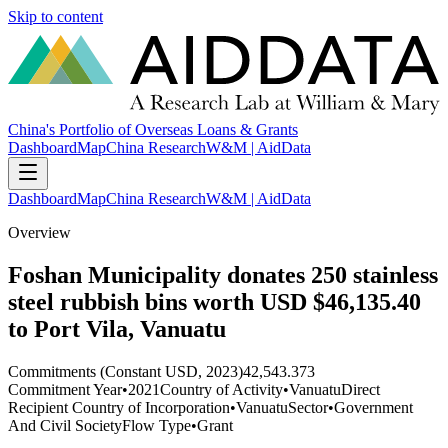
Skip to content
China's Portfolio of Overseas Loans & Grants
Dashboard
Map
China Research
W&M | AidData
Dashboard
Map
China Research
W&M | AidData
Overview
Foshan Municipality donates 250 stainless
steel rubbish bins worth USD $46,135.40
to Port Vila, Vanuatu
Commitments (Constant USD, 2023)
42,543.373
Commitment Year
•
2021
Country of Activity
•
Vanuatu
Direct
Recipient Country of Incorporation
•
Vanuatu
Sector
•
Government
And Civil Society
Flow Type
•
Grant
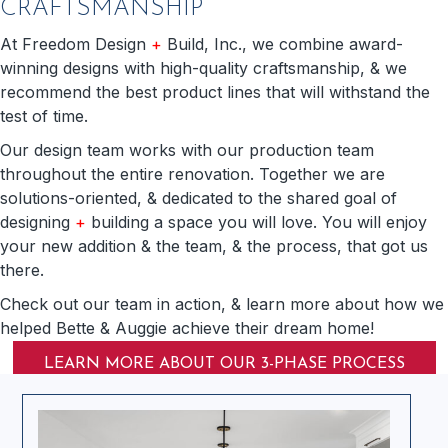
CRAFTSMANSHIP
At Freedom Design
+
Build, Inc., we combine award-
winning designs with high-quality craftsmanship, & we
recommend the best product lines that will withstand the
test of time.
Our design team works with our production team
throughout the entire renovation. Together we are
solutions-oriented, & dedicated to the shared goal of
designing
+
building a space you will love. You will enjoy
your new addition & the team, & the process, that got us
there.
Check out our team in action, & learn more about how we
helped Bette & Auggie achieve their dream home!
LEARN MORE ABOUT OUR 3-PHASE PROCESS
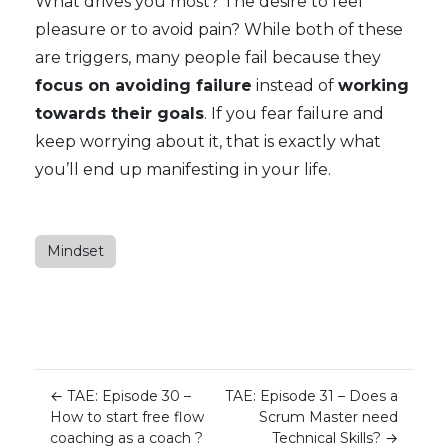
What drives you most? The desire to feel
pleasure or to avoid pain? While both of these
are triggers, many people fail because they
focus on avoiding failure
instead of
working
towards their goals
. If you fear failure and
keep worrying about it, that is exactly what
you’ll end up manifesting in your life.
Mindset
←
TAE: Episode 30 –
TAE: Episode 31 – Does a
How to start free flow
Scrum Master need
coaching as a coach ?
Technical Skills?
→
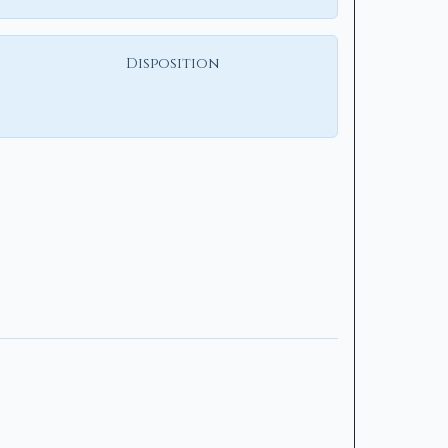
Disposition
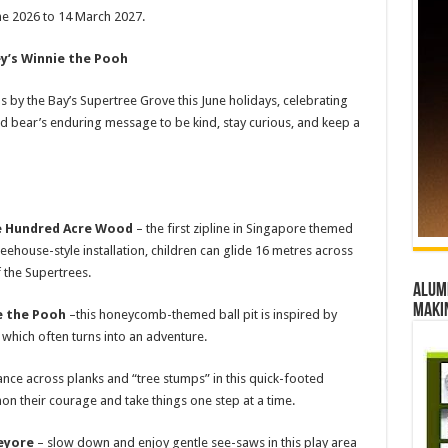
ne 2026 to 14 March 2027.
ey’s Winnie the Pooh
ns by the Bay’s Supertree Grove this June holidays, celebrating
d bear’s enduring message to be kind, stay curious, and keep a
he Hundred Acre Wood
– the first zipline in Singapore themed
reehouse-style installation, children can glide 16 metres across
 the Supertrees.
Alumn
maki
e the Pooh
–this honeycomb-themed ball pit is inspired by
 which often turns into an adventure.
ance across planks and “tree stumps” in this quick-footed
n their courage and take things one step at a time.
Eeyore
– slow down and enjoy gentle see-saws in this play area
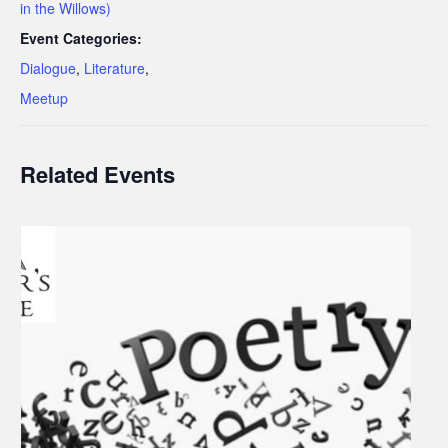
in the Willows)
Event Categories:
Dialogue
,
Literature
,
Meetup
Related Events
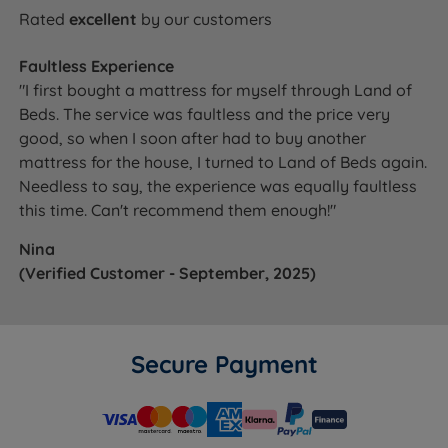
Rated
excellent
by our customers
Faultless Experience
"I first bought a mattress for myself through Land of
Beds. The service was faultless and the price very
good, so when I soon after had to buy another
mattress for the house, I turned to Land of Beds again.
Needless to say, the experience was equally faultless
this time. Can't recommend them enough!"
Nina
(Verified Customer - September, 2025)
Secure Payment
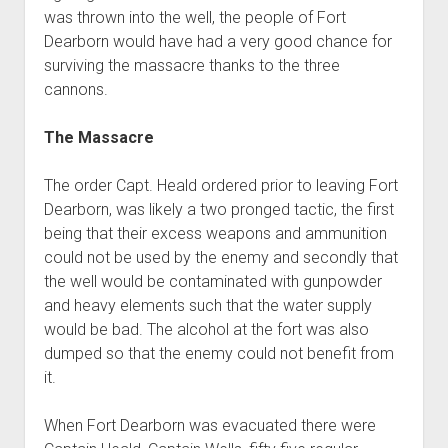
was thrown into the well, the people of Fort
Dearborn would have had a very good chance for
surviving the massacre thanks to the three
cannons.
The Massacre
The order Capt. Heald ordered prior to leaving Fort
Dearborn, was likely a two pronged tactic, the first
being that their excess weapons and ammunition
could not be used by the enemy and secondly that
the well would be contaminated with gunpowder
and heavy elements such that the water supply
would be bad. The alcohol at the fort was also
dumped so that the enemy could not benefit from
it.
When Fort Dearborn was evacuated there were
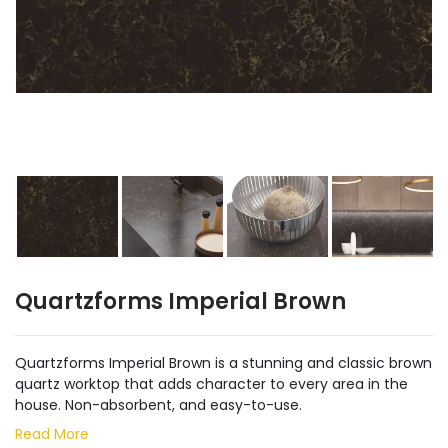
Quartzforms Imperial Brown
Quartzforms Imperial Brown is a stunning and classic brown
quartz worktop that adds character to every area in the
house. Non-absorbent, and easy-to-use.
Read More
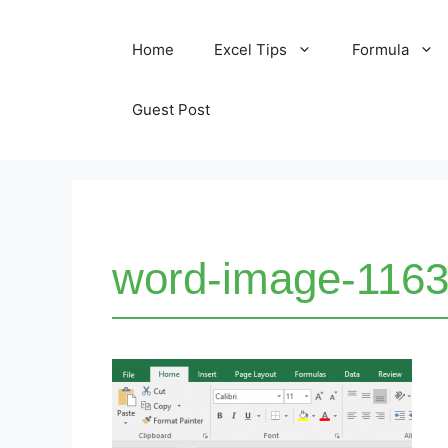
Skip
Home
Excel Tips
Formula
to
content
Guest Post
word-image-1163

* Problem: Wherever the string "this" occurs in the records, copy the line it is in.

* Written reply:
ns by the Bay’s Supertree Grove this June holidays, celebrating
–this honeycomb-themed ball pit is inspired by
ance across planks and “tree stumps” in this quick-footed
– slow down and enjoy gentle see-saws in this play area
this time. Can't recommend them enough!"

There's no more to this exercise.